緊急事態。 ページ4
お喋りに花が咲き
時計を見れば22時を回っていたので
帰る支度をしてお店を出たところで
「ヒョン、
今日は千代の所に泊ります」とチャンミン。
「分かった。
遅刻しないように帰ってこいよ」
「分かってますよ!」とチャンミン。
「A、また今度ね!
今日は楽しかった!」と千代は
チャンミンと仲良く腕を組みながらご機嫌。
「うん、私も楽しかった!また今度ね!」と
2人の姿を見送りながら思わず
「いいなぁ、凄く幸せそうで」私は呟く。
「俺たちも帰ろう、家まで送って行くよ」とユノさん。
「家まですぐだから大丈夫。
大通りまで送っていくよ」と断ると
「いや、送っていく。」と結局、
私が家まで送って貰う事になった。
ユノさんの提案で少し遠回りをして
住宅街の静かな道を2人で並んで歩く。
”このまま時間が止まってしまえばいいのに”
と私は思った。
家までもう少しの所で私達のスマホがが同時に鳴り、
お互い目配せして電話を取る。
私は千代からだった。
「今どこにいる?ユノは一緒?」
「送って貰ってるよ」
「傍にだれも居ない?」
「いないよ」と周囲を見ながら伝える。
「落ち着いて聞いてね
ユノがファンに目撃されてたみたい。
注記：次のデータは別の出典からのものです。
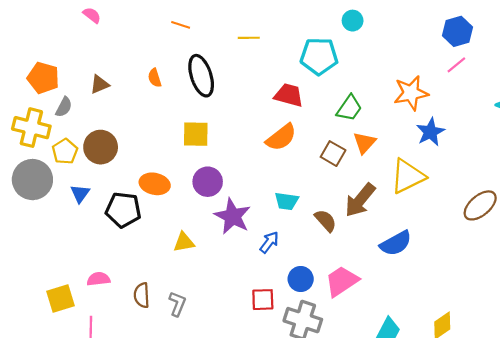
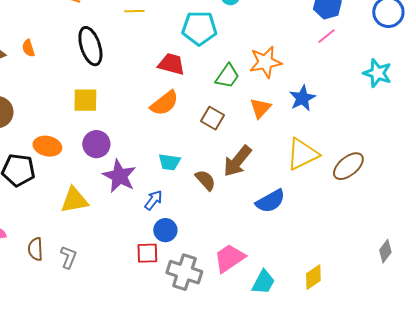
orange semicircle: (155, 78) -> (28, 48), moved
orange star: (411, 93) -> (265, 62), moved
orange triangle: (364, 143) -> (260, 108), moved
yellow triangle: (408, 176) -> (302, 154), moved
yellow triangle: (184, 242) -> (74, 200), size x1.4
blue circle: (301, 279) -> (165, 230), moved
pink trapezoid: (342, 281) -> (229, 258), moved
」と
千代が声をひそめる。
「え?どうして分かったの?」
「コンビニに寄り道したら
入り口で女子高生が話してた」
「チャンミンは大丈夫?」
「うん、
別々に家に向かってるから大丈夫だと思う。」
「そう、良かった。」
そんな話をしてると
通りの向こうから若い女性の
「でもさ、
ユンホは何しにきてるんだろ?」
「芸能人ってこの辺住んでたっけ?」と
大きな声が聞こえてきた。
どんどんこちらに近づいて来る。
まずい、どうしよう・・・私は焦る。
多分チャンミンと同じ件で電話していた彼も
彼女達の存在に気がついた。
すると「ごめん、ちょっとだけ我慢して」と
突然彼は私にキスをした。
私の体温が跳ね上がる。
彼女達は「ほらぁ〜違うよ」
「道端であんなことするわけないもん」と
笑いながら通り過ぎる。
なんとかやり過ごせた。
でも、私達の間には何とも言えない空気が漂う。
その後、繋ぎっぱなしだった通話を思い出して
慌ててスマホを耳に当てると。
「とりあえず緊急事態だから落ち着くまで
ユノをAの家に匿ってあげて」と千代。
私達は急いで自宅に向かった。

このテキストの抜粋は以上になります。